While I have this blog for a little while longer I would just like to take a little bit of time to say an enormous thank you.
To my host family: El Hadj, Simone, Lucie, Marie, and Diatou as well as all of the extended family that I had the pleasure of meeting. I couldn’t have asked for a better experience while at your house. I learned so much about cooking, the culture, language, the environment, and especially about myself. I will never forget your hospitality and the incredible moments we shared.
To my USA family. Without your support I would not have been able to fully immerse myself and enjoy my ten months in France. It takes a lot to trust another family and organization, but most of all, me. Thank you for giving me the opportunity to become a more mature, confident, and independent young adult.
To my classmates: I had the best class in the world. I am so touched that you threw me a surprise party; that will forever be one of my favorite moments ever! Each and every one of you were so welcoming and always politely corrected me. Thanks to you guys I’m fluent in French. Special shout-out to my guys – I know Castle won’t be the same because I’m not there to kick your butts, but I’ll come back. I just expect everyone to be able to shuffle like bosses.

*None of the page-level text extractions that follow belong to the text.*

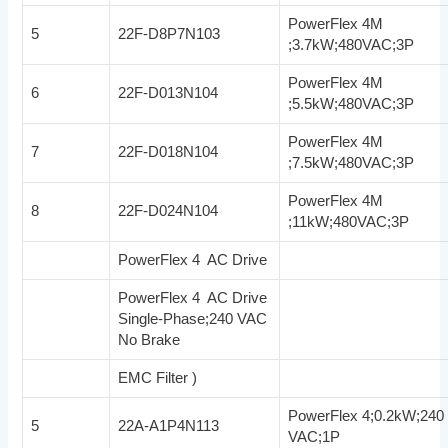
PowerFlex 4M
5
22F-D8P7N103
;3.7kW;480VAC;3P
PowerFlex 4M
6
22F-D013N104
;5.5kW;480VAC;3P
PowerFlex 4M
7
22F-D018N104
;7.5kW;480VAC;3P
PowerFlex 4M
8
22F-D024N104
;11kW;480VAC;3P
PowerFlex 4 AC Drive
PowerFlex 4 AC Drive
Single-Phase;240 VAC
No Brake
EMC Filter )
PowerFlex 4;0.2kW;240
5
22A-A1P4N113
VAC;1P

To my girls: Emma, Caroline, Sarah, Fiona, Marine, Claire, Clara, Malou, Anaëlle, Marie (#1 and 2), Eléa, Darline, Amandine, Paloma, Johanna, Marie, Celine, Clelia, Léa (#1 and 2) and Lorelei. I love you guys and I couldn’t have done any of this without your warmth, understanding, and kindness.
To the Northfield and Fréjus Rotary clubs: This is an amazing organization and I can’t believe how safe, taken care of, and happy I was where I was placed. This was another extremely successful exchange and I thank you from the bottom of my heart for your organization and support.
To my faithful readers: Thank you for reading my blog! Not only will this help me transition back to Northfield because I won’t have to explain my year in two sentences, but I also have this wonderful souvenir of an online journal. Wow. Thank you so much.
Before I sign off I think you all deserve the greatest Madge Update in the history of Madge Updates. I had been gone for quite a while because of break and I traveled around with my rotary and my mom so I didn’t see Madge for some time. Then I was granted with the opportunity to ride solo with her so we had a nice chat about my exchange and then how she wishes she could have vacation for after vacation to recuperate from “having a good time.” However, after two days of Madge, there was an incident. A boy on my bus was calling a girl a name and she followed him out of the bus when he got off at his stop in order to talk to him. She came back on the bus huffing and puffing with a face as red as a tomato. We all pretended like we didn’t have our faces plastered to the windows. The next day, Madge was not there nor the next day, and the day after that.
I am sorry to say that Madge was suspended. This means that I have no picture for you guys. In a way I think it has to be like this because those of you who looked forward to Madge Updates had a certain image of her in your head for over nine months and I’m not about to change that for you.
P.S. I also met two Northfielders in Saint Raphael. Who knew?! The guy was proudly sporting a St. Olaf t-shirt so I had to go up to him and ask. The world is so small.